現在がんの治療に用いられている免疫細胞には、Tリンパ球、NK(ナチュラルキラー)細胞、樹状細胞などがありますが、これらの免疫細胞がどのようにしてがん細胞を攻撃するかそのメカニズムを簡単にまとめてみましょう。
がん細胞が発生すると、まず抗原提示細胞である樹状細胞によって感知されると考えられています。樹状細胞の名前は、その形態が樹木が枝を出すようたくさんの突起を出しているところから来ています。樹状細胞はがん細胞を貪食(がん細胞を食べて消化すること)し、がん細胞にあるタンパク質の一部(断片)を自分の細胞表面に提示します(図1)。

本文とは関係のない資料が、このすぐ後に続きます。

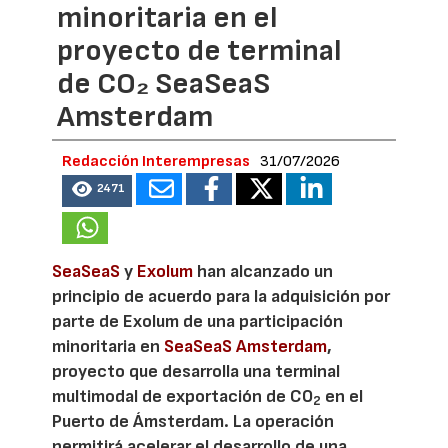
minoritaria en el
proyecto de terminal
de CO₂ SeaSeaS
Amsterdam
Redacción Interempresas
31/07/2026
2471
SeaSeaS
y
Exolum
han alcanzado un
principio de acuerdo para la adquisición por
parte de Exolum de una participación
minoritaria en
SeaSeaS Amsterdam
,
proyecto que desarrolla una terminal
multimodal de exportación de CO
en el
2
Puerto de Ámsterdam. La operación
permitirá acelerar el desarrollo de una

このタンパク質の断片ががん抗原といわれるものであり、このがん抗原をTリンパ球が認識します。つまり、Tリンパ球は樹状細胞からがん細胞の情報(がん抗原)をえて、はじめてがん細胞が発生したことを知るわけです。Tリンパ球が樹状細胞によってがん情報を教えられる過程を抗原提示といい、これによってTリンパ球は活性化します。活性化したTリンパ球は自分自身の増殖因子であるインターロイキン2(IL-2)を分泌しながら盛んに分裂し増殖します。Tリンパ球が分裂、増殖する過程で、がん細胞を殺傷する能力が備わります。こうして活性化したTリンパ球はがん細胞表面に存在するがん抗原を目印に、がん細胞を攻撃、殺傷します。